Their own poor, that is: life was much tougher for those who had been forced to migrate in search of work outside their own villages. The Privy Councils of Queen Elizabeth and the two King Jameses handed the job of local government to parish ‘vestries’, the equivalent of today’s parochial parish councils but with vastly more responsibilities. Among other duties, the vestry was required to raise the Poor Rate from those in the parish who could afford to pay it, and to appoint Overseers of the Poor who would spend the money looking after those in need. Two Overseers were appointed each year, usually well-respected yeoman farmers who received no payment for their hard work.
Those who paid the Poor Rate resented their money going to anyone who did not belong in the parish, and one of the jobs of the Overseers was to hunt out and drive away the ‘vagrant poor’. For country people, farming was the only form of employment, work was seasonal and agricultural labourers were employed on the equivalent of zero hours contracts: in bad years they would be forced to take their tools and families on the road to seek employment in other parishes.

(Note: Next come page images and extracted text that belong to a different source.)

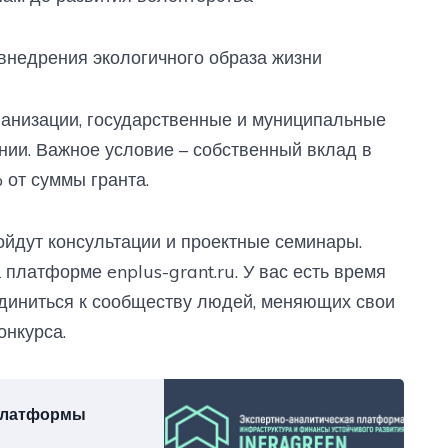
 внедрения экологичного образа жизни
ганизации, государственные и муниципальные
ии. Важное условие – собственный вклад в
 от суммы гранта.
ойдут консультации и проектные семинары.
 платформе enplus-grant.ru. У вас есть время
единиться к сообществу людей, меняющих свои
онкурса.
 платформы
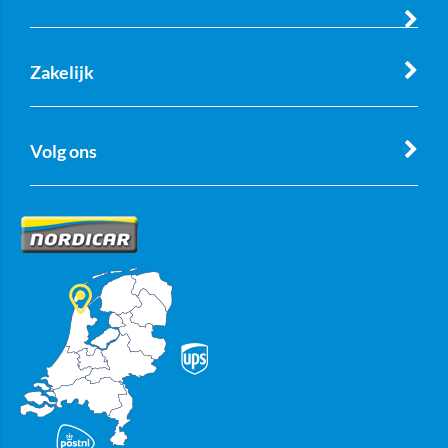
Zakelijk
Volg ons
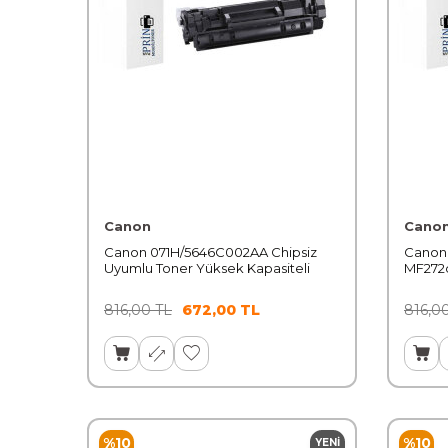
Canon
Cano
Canon 071H/5646C002AA Chipsiz
Canon
Uyumlu Toner Yüksek Kapasiteli
MF272d
Yüksek
816,00
TL
672,00
TL
816,0
%
10
%
10
YENI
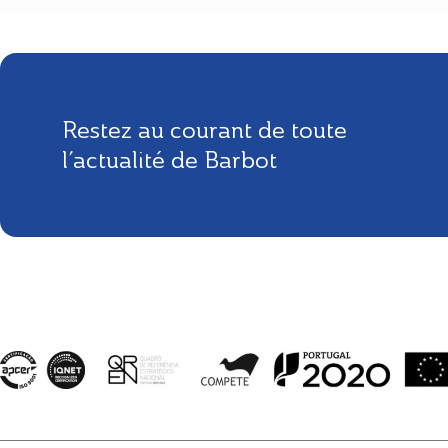
Restez au courant de toute
l’actualité de Barbot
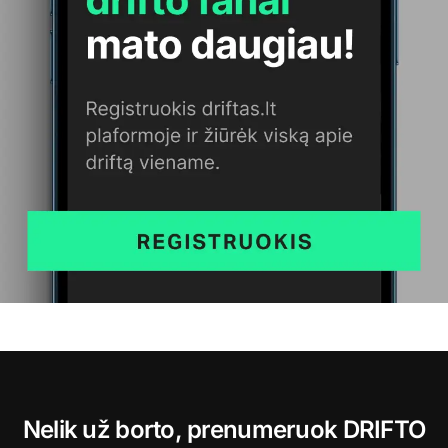
Nelik už borto, prenumeruok DRIFTO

They often built shanty huts on waste land in the hope that they could remain unmolested for six months, after which they would qualify as residents of that parish. Thomas Turner, a 17thcentury Overseer of East Hoathly in Sussex wrote a vivid account of his efforts to track down and evict migrant labourers this included arranging shotgun weddings for single pregnant women, to prevent them giving birth to babies in the parish who would thereby qualify for relief.
Meanwhile, the ‘deserving poor’ were well looked after. The account books of East Meon’s Overseers record the purchase of ample food, soap, candles, beer and work tools on behalf of the poor; medical expenses were provided and most paupers were housed either with relatives or in accommodation provided by the parish. Those who could were expected to work – and the Overseers’ accounts show that most poor women did spinning, while the men were put out to do farm work. In the 1780s, Gilbert White wrote about nearby Selborne: ‘we abound with poor; many of whom are sober and industrious, live comfortably in good stone or brick cottages, which are glazed and have chambers above stairs… Besides employment from husbandry, the men work in hop gardens … and fell and bark timber … the women weed the corn’.
Selborne does not appear to have had a workhouse, while East Meon’s was built in 1727. It appears to have been a humane and caring establishment; births, marriages and deaths are recorded there, and the cost of paupers’ coffins and burials are recorded in the accounts. It wasn’t until the 1830s that poverty was labelled a social evil and a burden on society; responsibility for local government was taken away from parishes and given to town and district councils, village workhouses and overseers were abolished and East Meon’s poor were moved to the Union workhouse in Petersfield.